Task prompt:
Each record should be reproduced exactly.

----------

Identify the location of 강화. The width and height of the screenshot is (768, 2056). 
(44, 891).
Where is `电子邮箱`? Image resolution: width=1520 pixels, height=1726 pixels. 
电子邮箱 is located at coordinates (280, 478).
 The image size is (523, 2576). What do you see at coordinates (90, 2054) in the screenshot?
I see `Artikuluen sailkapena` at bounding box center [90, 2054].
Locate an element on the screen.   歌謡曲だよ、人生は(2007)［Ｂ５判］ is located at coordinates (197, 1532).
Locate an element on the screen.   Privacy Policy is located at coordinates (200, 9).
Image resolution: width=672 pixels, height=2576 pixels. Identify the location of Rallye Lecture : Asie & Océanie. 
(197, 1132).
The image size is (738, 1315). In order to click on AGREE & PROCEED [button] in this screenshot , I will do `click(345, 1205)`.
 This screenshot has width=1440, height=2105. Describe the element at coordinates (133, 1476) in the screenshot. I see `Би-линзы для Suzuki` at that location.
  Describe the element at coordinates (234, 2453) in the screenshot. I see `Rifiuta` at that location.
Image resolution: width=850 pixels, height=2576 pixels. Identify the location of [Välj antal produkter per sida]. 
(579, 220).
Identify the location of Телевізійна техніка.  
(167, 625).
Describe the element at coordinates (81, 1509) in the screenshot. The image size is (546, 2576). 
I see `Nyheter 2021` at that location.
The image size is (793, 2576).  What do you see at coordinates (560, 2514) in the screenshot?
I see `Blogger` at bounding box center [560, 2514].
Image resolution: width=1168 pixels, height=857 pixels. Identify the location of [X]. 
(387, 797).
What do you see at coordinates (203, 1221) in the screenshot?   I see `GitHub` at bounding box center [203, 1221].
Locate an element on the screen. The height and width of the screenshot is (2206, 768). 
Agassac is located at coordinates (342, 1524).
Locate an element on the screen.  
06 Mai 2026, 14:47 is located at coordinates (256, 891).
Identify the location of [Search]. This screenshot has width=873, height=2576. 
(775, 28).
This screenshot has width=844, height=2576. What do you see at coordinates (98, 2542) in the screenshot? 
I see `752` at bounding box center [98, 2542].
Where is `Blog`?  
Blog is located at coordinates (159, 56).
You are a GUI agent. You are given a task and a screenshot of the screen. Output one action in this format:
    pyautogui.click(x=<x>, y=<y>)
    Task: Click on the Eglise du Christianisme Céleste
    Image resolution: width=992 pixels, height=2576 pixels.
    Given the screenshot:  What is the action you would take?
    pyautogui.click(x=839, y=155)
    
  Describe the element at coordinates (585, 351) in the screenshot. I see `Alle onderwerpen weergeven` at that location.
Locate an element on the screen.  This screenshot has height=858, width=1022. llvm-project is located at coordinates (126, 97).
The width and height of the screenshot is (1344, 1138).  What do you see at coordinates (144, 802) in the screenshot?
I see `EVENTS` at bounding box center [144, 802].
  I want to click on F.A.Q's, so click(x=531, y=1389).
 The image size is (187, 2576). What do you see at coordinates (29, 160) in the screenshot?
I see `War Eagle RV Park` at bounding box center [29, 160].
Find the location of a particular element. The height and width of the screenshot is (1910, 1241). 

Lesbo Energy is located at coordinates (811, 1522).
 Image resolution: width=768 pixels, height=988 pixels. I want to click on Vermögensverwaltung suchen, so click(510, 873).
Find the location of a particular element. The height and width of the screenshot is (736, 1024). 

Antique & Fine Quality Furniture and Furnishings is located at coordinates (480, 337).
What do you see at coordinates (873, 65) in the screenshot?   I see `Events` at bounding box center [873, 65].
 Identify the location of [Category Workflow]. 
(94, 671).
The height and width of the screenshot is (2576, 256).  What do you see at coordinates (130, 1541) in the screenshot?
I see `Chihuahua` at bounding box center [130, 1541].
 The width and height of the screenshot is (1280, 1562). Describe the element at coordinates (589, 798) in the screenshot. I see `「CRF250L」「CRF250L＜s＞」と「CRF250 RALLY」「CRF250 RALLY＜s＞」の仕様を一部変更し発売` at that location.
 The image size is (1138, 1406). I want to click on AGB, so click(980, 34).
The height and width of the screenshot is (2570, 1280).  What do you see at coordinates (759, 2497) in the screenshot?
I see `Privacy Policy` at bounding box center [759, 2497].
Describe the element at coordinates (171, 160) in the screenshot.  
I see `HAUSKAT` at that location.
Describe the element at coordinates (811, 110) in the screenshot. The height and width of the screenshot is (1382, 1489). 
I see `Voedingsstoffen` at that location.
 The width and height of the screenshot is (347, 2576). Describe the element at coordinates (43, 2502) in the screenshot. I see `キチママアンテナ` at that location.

----------

Exercise solution:
Identify the location of 강화. The width and height of the screenshot is (768, 2056). 
(44, 891).
Where is `电子邮箱`? Image resolution: width=1520 pixels, height=1726 pixels. 
电子邮箱 is located at coordinates (280, 478).
 The image size is (523, 2576). What do you see at coordinates (90, 2054) in the screenshot?
I see `Artikuluen sailkapena` at bounding box center [90, 2054].
Locate an element on the screen.   歌謡曲だよ、人生は(2007)［Ｂ５判］ is located at coordinates (197, 1532).
Locate an element on the screen.   Privacy Policy is located at coordinates (200, 9).
Image resolution: width=672 pixels, height=2576 pixels. Identify the location of Rallye Lecture : Asie & Océanie. 
(197, 1132).
The image size is (738, 1315). In order to click on AGREE & PROCEED [button] in this screenshot , I will do `click(345, 1205)`.
 This screenshot has width=1440, height=2105. Describe the element at coordinates (133, 1476) in the screenshot. I see `Би-линзы для Suzuki` at that location.
  Describe the element at coordinates (234, 2453) in the screenshot. I see `Rifiuta` at that location.
Image resolution: width=850 pixels, height=2576 pixels. Identify the location of [Välj antal produkter per sida]. 
(579, 220).
Identify the location of Телевізійна техніка.  
(167, 625).
Describe the element at coordinates (81, 1509) in the screenshot. The image size is (546, 2576). 
I see `Nyheter 2021` at that location.
The image size is (793, 2576).  What do you see at coordinates (560, 2514) in the screenshot?
I see `Blogger` at bounding box center [560, 2514].
Image resolution: width=1168 pixels, height=857 pixels. Identify the location of [X]. 
(387, 797).
What do you see at coordinates (203, 1221) in the screenshot?   I see `GitHub` at bounding box center [203, 1221].
Locate an element on the screen. The height and width of the screenshot is (2206, 768). 
Agassac is located at coordinates (342, 1524).
Locate an element on the screen.  
06 Mai 2026, 14:47 is located at coordinates (256, 891).
Identify the location of [Search]. This screenshot has width=873, height=2576. 
(775, 28).
This screenshot has width=844, height=2576. What do you see at coordinates (98, 2542) in the screenshot? 
I see `752` at bounding box center [98, 2542].
Where is `Blog`?  
Blog is located at coordinates (159, 56).
You are a GUI agent. You are given a task and a screenshot of the screen. Output one action in this format:
    pyautogui.click(x=<x>, y=<y>)
    Task: Click on the Eglise du Christianisme Céleste
    Image resolution: width=992 pixels, height=2576 pixels.
    Given the screenshot:  What is the action you would take?
    pyautogui.click(x=839, y=155)
    
  Describe the element at coordinates (585, 351) in the screenshot. I see `Alle onderwerpen weergeven` at that location.
Locate an element on the screen.  This screenshot has height=858, width=1022. llvm-project is located at coordinates (126, 97).
The width and height of the screenshot is (1344, 1138).  What do you see at coordinates (144, 802) in the screenshot?
I see `EVENTS` at bounding box center [144, 802].
  I want to click on F.A.Q's, so click(x=531, y=1389).
 The image size is (187, 2576). What do you see at coordinates (29, 160) in the screenshot?
I see `War Eagle RV Park` at bounding box center [29, 160].
Find the location of a particular element. The height and width of the screenshot is (1910, 1241). 

Lesbo Energy is located at coordinates (811, 1522).
 Image resolution: width=768 pixels, height=988 pixels. I want to click on Vermögensverwaltung suchen, so click(510, 873).
Find the location of a particular element. The height and width of the screenshot is (736, 1024). 

Antique & Fine Quality Furniture and Furnishings is located at coordinates (480, 337).
What do you see at coordinates (873, 65) in the screenshot?   I see `Events` at bounding box center [873, 65].
 Identify the location of [Category Workflow]. 
(94, 671).
The height and width of the screenshot is (2576, 256).  What do you see at coordinates (130, 1541) in the screenshot?
I see `Chihuahua` at bounding box center [130, 1541].
 The width and height of the screenshot is (1280, 1562). Describe the element at coordinates (589, 798) in the screenshot. I see `「CRF250L」「CRF250L＜s＞」と「CRF250 RALLY」「CRF250 RALLY＜s＞」の仕様を一部変更し発売` at that location.
 The image size is (1138, 1406). I want to click on AGB, so click(980, 34).
The height and width of the screenshot is (2570, 1280).  What do you see at coordinates (759, 2497) in the screenshot?
I see `Privacy Policy` at bounding box center [759, 2497].
Describe the element at coordinates (171, 160) in the screenshot.  
I see `HAUSKAT` at that location.
Describe the element at coordinates (811, 110) in the screenshot. The height and width of the screenshot is (1382, 1489). 
I see `Voedingsstoffen` at that location.
 The width and height of the screenshot is (347, 2576). Describe the element at coordinates (43, 2502) in the screenshot. I see `キチママアンテナ` at that location.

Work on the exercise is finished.